The fish are opened up like salad bowls,
Slid between the metal bars of baskets,
Roasted in the wood-fired ovens, Iraqi style.
The flesh glows as if it were made of glass.
The men gather. Their fingers pull pieces of bread
From one giant flat loaf, as round as a bass drum.
His wife collapsed when she saw his skin,
Purple and green like a tie-dyed shirt.
His daughter erupts in tears, and she is only four.
A bird hops in its cage and sings to the streets below.
The oldest girl says, See, I have found this in the refuse,
A bicycle pump to inflate her ball.
See, these are the shoes I brought from Iraq,
silver football shoes. She wears them only in secret.
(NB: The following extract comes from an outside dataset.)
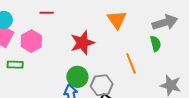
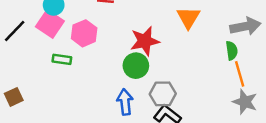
orange line: (131, 63) -> (240, 74), moved
green circle: (77, 77) -> (136, 66), moved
Naranj is a small bitter orange used to heal.
It grows in the courtyard, resisting the concrete.
We call the orange a Portugal
Because the sweet orange came from Portugal.
This is interpretation in the House of War.
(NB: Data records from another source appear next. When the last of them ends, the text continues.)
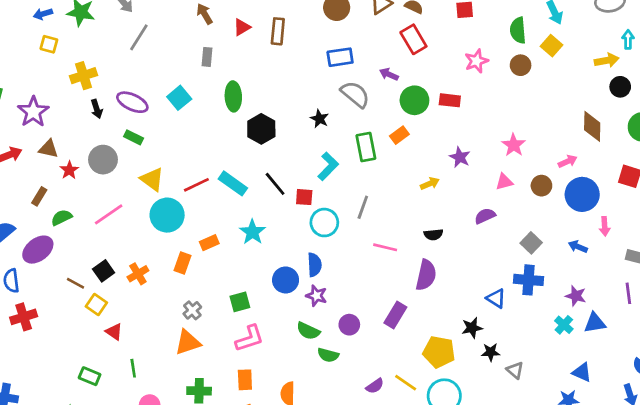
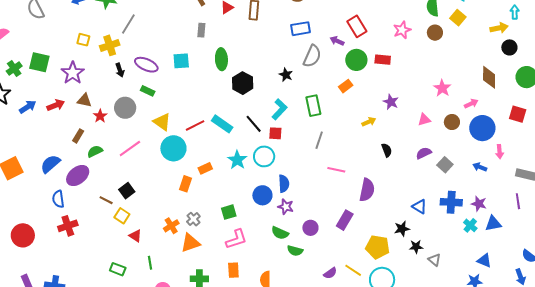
gray line: (139, 37) -> (128, 24), moved
red rectangle: (413, 39) -> (357, 26), moved
yellow square: (49, 44) -> (83, 40), moved
gray semicircle: (355, 94) -> (312, 56), turned 75
cyan square: (179, 98) -> (181, 61), turned 36
pink star: (514, 145) -> (442, 88), moved
green rectangle: (366, 147) -> (313, 106), moved
cyan L-shape: (328, 166) -> (279, 109), moved
purple semicircle: (485, 216) -> (424, 153), moved
cyan circle: (324, 223) -> (264, 156), moved
black semicircle: (433, 235) -> (387, 150), moved, turned -104
orange cross: (138, 274) -> (171, 226), moved
blue cross: (529, 280) -> (451, 202), moved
The Ummah Is Changing is written on my chocolate bar.
The flavor is Ummah Orange.
These are the delights of the House of War.
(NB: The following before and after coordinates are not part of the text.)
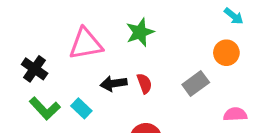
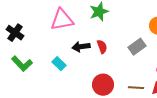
black cross: (35, 69) -> (15, 33), moved
green L-shape: (45, 108) -> (22, 64), moved

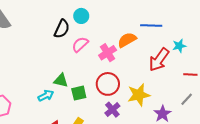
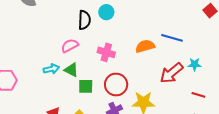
black semicircle: (62, 29) -> (84, 20), turned -36
pink semicircle: (80, 44) -> (70, 46), moved
pink cross: (108, 53) -> (106, 52), moved, turned 36
cyan arrow: (46, 96) -> (51, 69), moved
Back home, the dense orange groves were scorched.
Through the warren of alleyways
And cinderblock homes was an incense of burnt oranges,
Burnt blossoms, burnt Portugal.
You can still buy those little Ramadan happy meals we used to love.
Mubarek Olsen, with little zombie children praying.
Remember the birds everyone kept in cages?
No one keeps birds like that in Europe anymore. It isn’t humane.